Living With Anxiety Is Like Maneuvering A Different Reality
When the anxiety turns to panic, when there are more bad days than good days, when my mental health becomes unmanageable, the very fabric of my world changes.
By Haley West
Most days are warm and flaxen. Even when it’s rainy, even when it’s nighttime, there’s still a brightness. The atmosphere is golden-hued, like the world and everything in it is backlit by the sun. There is a constant thrum of expectancy. Something good is going to happen, even if I don’t know what it is. I’m always looking forward to the next exciting thing—a dinner, a vacation, a new book, a cup of coffee. Even when things aren’t so good, even when there are little annoyances, even when my day is shot to hell, there’s still the sense that everything is okay. There’s always tomorrow, and even if something is worrying me about tomorrow or next week or next month, I can still objectively take a step back and look at my life and declare that it is good.
I’m so accustomed to seeing the world this way that it’s not even something I notice on a regular day. I think most of us are like this, you know? When life is generally good and things are relatively easy, it just flows. We’re along for the ride, and we’re so focused on the map and our destination that we don’t acknowledge the vehicle driving us there. We don’t hear the hum of the road under us or feel the wind from the cracked window. Kind of like our breath—we only notice it when we take the time and energy to focus on it or when it’s taken away from us.

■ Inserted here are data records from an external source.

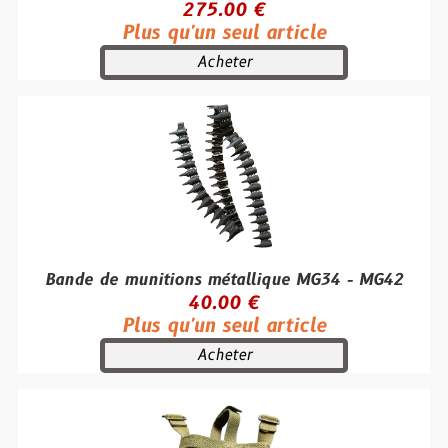
275.00 €
Plus qu'un seul article
Acheter
Bande de munitions métallique MG34 - MG42
40.00 €
Plus qu'un seul article
Acheter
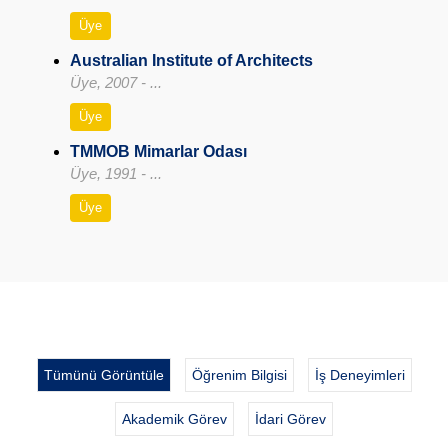
Üye
Australian Institute of Architects
Üye, 2007 - ...
Üye
TMMOB Mimarlar Odası
Üye, 1991 - ...
Üye
Tümünü Görüntüle
Öğrenim Bilgisi
İş Deneyimleri
Akademik Görev
İdari Görev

I feel the need to emphasize that even on my best day, there is always an undercurrent of anxiety. I think that people who don’t struggle with mental health issues are under the impression that when things are good, our symptoms are totally absent. As much as I wish that were true, it just isn’t. Anxiety is my constant companion. Most of the time, because of coping skills and medication, it’s completely manageable. I’m able to function and enjoy life, but it’s always there. Still, even with that annoying companion, most days have that subtle glow. Most days are good and light and warm.
Until they aren’t.
When the anxiety turns to panic, when there are more bad days than good days, when my mental health becomes unmanageable, the very fabric of my world changes. I don’t just mean metaphorically. The world around me literally looks different. Everything seems darker, even in the middle of the day. What used to look golden and glowing and warm has turned black and blue and cold. The atmosphere seems thick and poisoned. I move through the world differently. Slower. Heavier. I’m disoriented and disconnected. Everything is just… wrong. I’ve left Hawkins, and I’m in the Upside Down. (Have you seen Stranger Things? If you haven’t, quit reading this right now, turn on Netflix, and get your life right. I’ll wait.)
Okay, so in the show, the characters go to the Upside Down, a kind of parallel dimension where the monsters live. Everything is dark and tinged with blue. The air is full of poison and floating matter. It’s unnatural and unsafe. It’s just not right.
This is exactly how my world looks when I’m in a “season of anxiety,” as I’ve begun calling it. I feel like I’m trapped in the Upside Down. I’m screaming, but no one hears me. I’m having a hard time breathing because of the toxins in the air. Everyone I know and love is back in Hawkins, and I have no way of getting back there. I’m stuck. I need help, but there’s no one I can ask. Anxiety is so isolating. No two people struggle with the same kind of anxiety in the same way. I’m alone here. Will anyone find me?
All I want are those warm and flaxen days back. I’m so mad at myself for not appreciating them when they were here. Will they ever come again? Am I going to live in the Upside Down forever? Until it kills me?
But then.
Always, always, always.
A ray of sunlight pokes through. The dark blue world around me starts giving way to splotches of gold. Slowly at first, but then it spreads like paint on a canvas. The toxins slowly clear the air. My fingers and toes start to thaw, and for the first time since I can remember, I take a long, cleansing breath.
I call my time in The Upside Down a “season of anxiety” because it always passes. It’s always just a season. A shitty season, but a season nonetheless. Sometimes it lasts a week, sometimes it lasts for months, but it’s always temporary. Against all odds, I always make it out. I always get back to that place where I can take a step back, look at my life, and declare it is good. Maybe this time I’ll pay more attention.